Al-Waleed bin Talal

HRH Prince Al-Waleed Bin Talal
Native name Alwaleed bin Talal
Born (1955-03-07) 7 March 1955
Jeddah, Saudi Arabia
Residence Riyadh, Saudi Arabia
Nationality  Saudi Arabia
 Lebanon[1]
Alma mater Menlo College
Syracuse University
Occupation Chairman & CEO of Kingdom Holding Company
Years active 1979–present
Net worth Decrease USD 17.4 billion (As of 19 September 2016)[2]
Religion Islam[3]
Spouse(s) Dalal bint Saud bin Abdulaziz (divorced)
Eman bint Naser bin Abdullah al Sudairi (divorced)
Ameera al-Taweel (divorced)

Al-Waleed Bin Talal bin Abdulaziz al Saud (Arabic: الوليد بن طلال بن عبدالعزيز آل سعود, born 7 March 1955)[4] is a Saudi business magnate, investor, and philanthropist. He is a member of the Saudi royal family.
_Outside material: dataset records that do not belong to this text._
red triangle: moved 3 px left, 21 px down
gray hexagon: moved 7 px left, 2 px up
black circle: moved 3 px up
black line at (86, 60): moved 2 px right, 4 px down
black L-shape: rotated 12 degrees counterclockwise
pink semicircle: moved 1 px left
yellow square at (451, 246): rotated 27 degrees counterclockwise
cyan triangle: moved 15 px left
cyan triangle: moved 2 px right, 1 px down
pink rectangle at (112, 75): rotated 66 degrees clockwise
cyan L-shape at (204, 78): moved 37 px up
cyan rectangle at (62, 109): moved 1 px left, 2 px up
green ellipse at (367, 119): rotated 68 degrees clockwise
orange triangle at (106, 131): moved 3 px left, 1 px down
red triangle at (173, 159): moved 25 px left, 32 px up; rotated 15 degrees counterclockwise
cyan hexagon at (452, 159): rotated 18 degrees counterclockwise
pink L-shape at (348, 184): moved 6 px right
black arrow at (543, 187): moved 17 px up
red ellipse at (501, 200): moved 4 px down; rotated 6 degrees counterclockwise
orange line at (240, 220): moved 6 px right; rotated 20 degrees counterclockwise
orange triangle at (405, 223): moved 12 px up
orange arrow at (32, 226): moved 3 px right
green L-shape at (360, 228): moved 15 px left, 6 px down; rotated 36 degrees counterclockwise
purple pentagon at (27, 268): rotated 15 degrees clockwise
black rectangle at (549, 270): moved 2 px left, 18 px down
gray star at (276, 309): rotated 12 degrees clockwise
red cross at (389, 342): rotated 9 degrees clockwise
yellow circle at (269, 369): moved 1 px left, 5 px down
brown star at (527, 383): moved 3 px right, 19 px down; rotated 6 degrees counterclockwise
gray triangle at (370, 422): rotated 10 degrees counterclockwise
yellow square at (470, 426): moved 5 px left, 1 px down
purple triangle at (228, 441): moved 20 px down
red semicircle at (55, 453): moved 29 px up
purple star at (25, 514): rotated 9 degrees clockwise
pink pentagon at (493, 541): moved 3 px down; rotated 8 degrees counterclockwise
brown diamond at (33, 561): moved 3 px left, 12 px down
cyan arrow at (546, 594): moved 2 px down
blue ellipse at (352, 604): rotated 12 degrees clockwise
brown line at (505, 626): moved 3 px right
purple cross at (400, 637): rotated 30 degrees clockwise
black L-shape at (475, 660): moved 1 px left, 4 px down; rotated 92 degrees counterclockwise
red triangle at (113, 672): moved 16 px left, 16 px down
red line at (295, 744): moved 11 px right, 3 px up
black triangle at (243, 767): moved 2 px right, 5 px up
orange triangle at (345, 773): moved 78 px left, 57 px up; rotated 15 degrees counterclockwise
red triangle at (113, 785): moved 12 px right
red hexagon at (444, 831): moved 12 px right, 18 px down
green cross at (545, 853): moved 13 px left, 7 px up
Waleed was listed as one of Time magazine's Time 100, an annual list of the hundred most influential people in the world in 2008.[5] Waleed is a grandson of Ibn Saud, the first Saudi king, a half-nephew of all Saudi kings since, and a grandson of Riad Al Solh, Lebanon's first Prime Minister.

Al-Waleed is the founder, the chief executive officer and 95 percent-owner[6] of the Kingdom Holding Company, a Forbes Global 2000 company with investments in companies within various sectors such as financial services, tourism and hospitality, mass media, entertainment, retail, agriculture, petrochemicals, aviation, technology, and real estate.[7] The company had a market capitalization of over $18 billion in 2013.[8] Waleed is Citigroup's largest individual shareholder, the second-largest voting shareholder in 21st Century Fox, and owns Paris' Four Seasons Hotel George V and part of the Plaza Hotel.[9][10] His business acumen and shrewd entrepreneurial prowess have earned him comparisons to American investor and business magnate Warren Buffett. Due to his prominence as a businessman, he was acknowledged by Time, who labeled the Prince as the "Arabian Warren Buffett".[11] In March 2016 Forbes listed Al-Waleed as the 41st richest man in the world, with an estimated net worth of US$17.3 billion.[12]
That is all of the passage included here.